One friend was telling me how insistent she was at still sending letters to her good friends as opposed to e-mailing them, while I was surprised to hear another one say that he was now typing the letters rather than hand-writing them. In any case, we were all complaining that despite writing long letters to some friends, they didn't always reciprocate, and we lamented the loss of pleasure from writing and receiving long letters in this new world of emerging technology.
If there is an art-project out there looking at people's strongest memories of sending/receiving letters, I'd love to take part, as I take great pleasure in remembering dousing my very first lovel letter to a classmate in the cheapest cologne and seeing his disbelieving face and scrunched up nose when I handed it to him.
I have recently wondered at how hand-writing notes of long meetings (2-3 hrs) make my wrist and hand ache, while I spent written exams of up to 7 hours hand-writing without any discomfort as a student.
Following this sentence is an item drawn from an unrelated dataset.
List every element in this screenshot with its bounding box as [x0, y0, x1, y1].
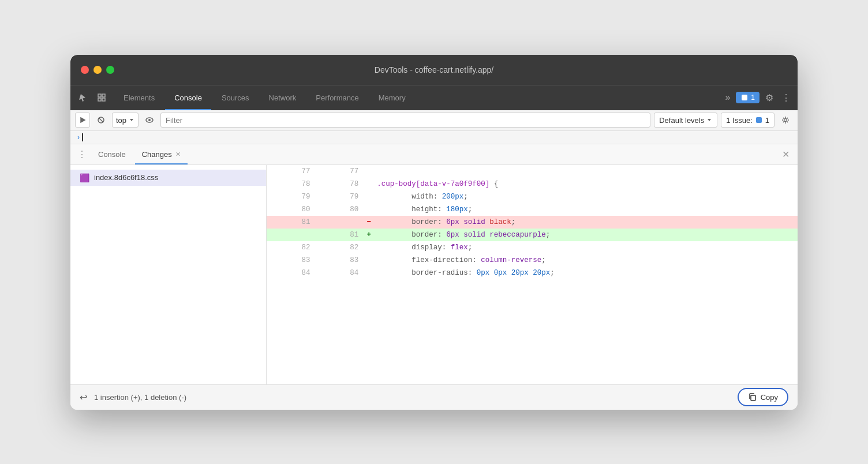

At 34 I think this is due more to lack of practice than to arthritis, and I have been trying to hand-write more in the last few months (mostly To Do Lists like so many).
So as I wonder if we'll soon be having an App that creates postcards for us, inclusive of 'authentic-looking' coffee stains and bent ears, and if I can remember the protocol of writing a proper letter again.
I also wonder if typing (if not 'tapping' on touchscreens) will one day mark the end of our ability to hold a pen, and if our evolution will eventually enable us to do away with hand-writing altogether? Will our language follow that trend (usually much later, as we still call manu-scripts 'typed-up first versions of novels'), will we lose the word mani-pulate and all the other words starting with man-(manus, hand in latin) that imply the use of our opposable thumbs in some way or another ?
Discussing the impact of technology on our lives with Critical Designer James Auger as we walked around beautiful Belle-Ile, we watched a Ferry 'sailing across' (as an arrogant French I argued the Ferry should be 'motoring across') and ended up looking for examples of when language had been overtaken by technology. I'm sure there's plenty and as a former student of Linguistics I marvel at the adaptive flexibility and open-mindedness to technological revolutions of the verb 'to ride', seamlessly moving form the horse to the invention of the bicycle and then of the motorbike (what next for it?).
While I believe that in many cases technology can be giving us a wonderful new tool to write the same content as before, and in a similar style (e-mails are like fast letters; tweets are like telegrams, with their own meta-language of @s and #s instead of STOPs, bringing their own nostalgia; blogging is another form of diary/column, all of the above with the big difference of the audience reading them), I also think that the way we now shape what we want to say is being influenced by the medium we're going to use to express those messages, a process I findv ery similar to learning a foreign language .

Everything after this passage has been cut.